Archive for March, 2009

In 2008, 38 men stole 66 bases against the New York Mets.  None of them went to jail.  None was even prosecuted or charged with a crime.  And the Mets would like to keep it that way. 

But if a memorabilia vendor who had 2nd base stolen from him has his way, that could change.

This Spring Training, someone might be in trouble because of a base they stole.  It was stolen from a memorabilia vendor at the Mets’ Springtraing home at tradition Field in Port St. Lucie FL.

The base in question is from the 2007 All-Star Game and is autographed by Jose Reyes of the New York Mets, according to a recently released police report. The base is estimated to be worth about $2,000.

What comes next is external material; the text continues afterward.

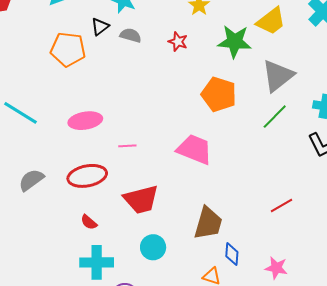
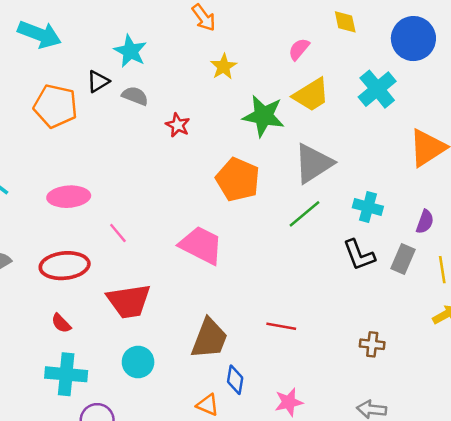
red star: (178, 42) -> (178, 125), moved
pink line: (127, 146) -> (118, 233), turned 48
red line: (281, 206) -> (281, 326), moved, turned 35
pink star: (276, 268) -> (289, 402), turned -30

Here what the base looks like. 

jose-reyes-autographed-base

Unbelievably…..  a few days after the base was stolen, it turned up in the vendor’s driveway (early Saturday morning). 

And it would seem the Mets want the story to be over right then and there …

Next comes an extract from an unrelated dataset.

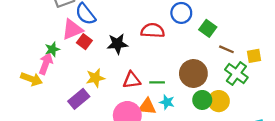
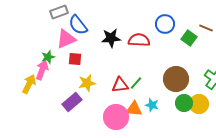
red square: (84, 42) -> (75, 59), moved, turned -32
black star: (117, 44) -> (111, 38), moved
brown line: (226, 49) -> (206, 28), moved
yellow arrow: (31, 79) -> (29, 84), turned -84
green line: (157, 82) -> (136, 83), moved, turned -48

A Mets general manager told police he didn’t want a report and would “take care of this,” the report states.

The vendor doesn’t feel the same way …

The memorabilia vendor wants to pursue charges in the matter, and a police lieutenant asked that the incident be investigated further.

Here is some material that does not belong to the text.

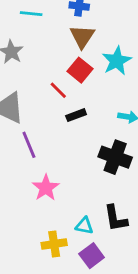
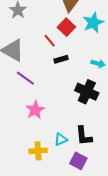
purple line: (29, 145) -> (25, 78), turned -36
cyan triangle: (84, 226) -> (61, 139), turned -40
purple square: (92, 256) -> (78, 161), moved, turned -30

Know what happens when you try to sweep things under the rug?  The Mets might be about to find out.

Stay tuned.

Play Home Run Derby at homerderby.comThink you’re good at picking Home Run hitters? 

Play homerderby.com’s 2009 Home Run Derby Contest and find out … and compete for $2,000 in prizes while you’re at it.  Only $10 for a full season’s worth of fun. 

See the Official Rules for details.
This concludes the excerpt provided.